This article was published on April 8, 2024

UK startup achieves major breakthrough in quest for space-based solar power

Space Solar aims to install its first power plant in space within the next decade


UK startup achieves major breakthrough in quest for space-based solar power

A UK startup has claimed a major breakthrough in its plans to beam solar energy from space to Earth.

At a lab in Belfast, Oxford-based Space Solar managed to light up an LED sign by wirelessly beaming energy through the air, from all angles. This marks the world’s first 360-degree wireless power transmission, said the startup.  

“This steerable power beaming capability is the heart of our solar power satellite design,” Martin Soltau, founder at Space Solar, told TNW.

Space-based solar power involves capturing the Sun’s energy in space, using satellites equipped with solar panels. The power is then transmitted wirelessly in the form of microwaves to dedicated receiver stations on Earth, which convert the energy back into electricity.       

Space Solar is designing a huge satellite system consisting of mirrors and solar panels. The solar farm will be located in geostationary orbit, some 35,000 km above the equator. Here it will follow the Earth’s rotation, constantly facing the Sun in order to collect as much energy as possible. 

The ability to transmit energy to Earth from all angles is key for space-based solar satellites to work.
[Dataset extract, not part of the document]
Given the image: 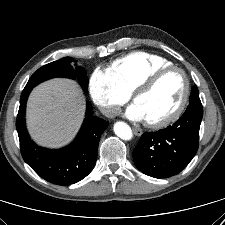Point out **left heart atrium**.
<instances>
[{"instance_id":"1","label":"left heart atrium","mask_w":225,"mask_h":225,"mask_svg":"<svg viewBox=\"0 0 225 225\" xmlns=\"http://www.w3.org/2000/svg\"><path fill=\"white\" fill-rule=\"evenodd\" d=\"M126 116L134 121L145 120L144 115L137 104L130 105L126 110Z\"/></svg>"}]
</instances>
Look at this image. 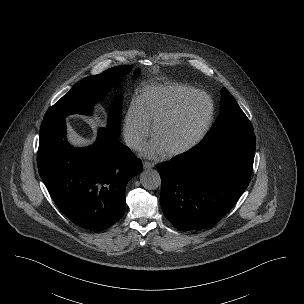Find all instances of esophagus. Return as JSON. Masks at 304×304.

This is because they need to be capable of beaming energy to a fixed point on Earth while orbiting around it.

harrier-space-solar
The HARRIER 360 degree power beaming technology demonstrator (left) beams invisible energy waves at the receiver (right) to light up the sign saying ‘Space Solar’. Credit: Space Solar 

“This demonstration has validated our computer modelling which allows us to scale up the system with confidence, from half a metre to many hundreds of metres in diameter,” said Soltau.

Solar power plants in space

Solar panels in space are capable of gathering far more energy than on Earth because, unhindered by the atmosphere, the intensity of sunlight is much greater. Space-based solar farms could also beam energy from space 24/7, regardless of the weather on the ground.     

Space Solar wants to install the first commercial solar farm in space within the next decade. The plant would be capable of delivering 180 megawatts to the grid — enough to power a large town.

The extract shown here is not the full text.